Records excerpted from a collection
"""

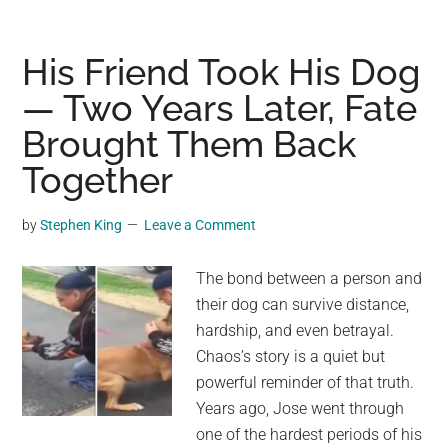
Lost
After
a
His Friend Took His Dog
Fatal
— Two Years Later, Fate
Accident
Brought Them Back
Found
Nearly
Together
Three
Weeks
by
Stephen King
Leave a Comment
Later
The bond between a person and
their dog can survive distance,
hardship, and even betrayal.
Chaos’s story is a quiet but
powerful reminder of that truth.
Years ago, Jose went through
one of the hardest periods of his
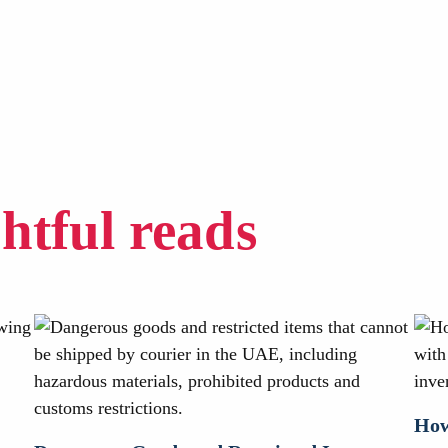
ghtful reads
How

"""

Problem statement: Output all the entries exactly, minus any pictures.

Written solution:
Lost
After
a
His Friend Took His Dog
Fatal
— Two Years Later, Fate
Accident
Brought Them Back
Found
Nearly
Together
Three
Weeks
by
Stephen King
Leave a Comment
Later
The bond between a person and
their dog can survive distance,
hardship, and even betrayal.
Chaos’s story is a quiet but
powerful reminder of that truth.
Years ago, Jose went through
one of the hardest periods of his
ghtful reads
How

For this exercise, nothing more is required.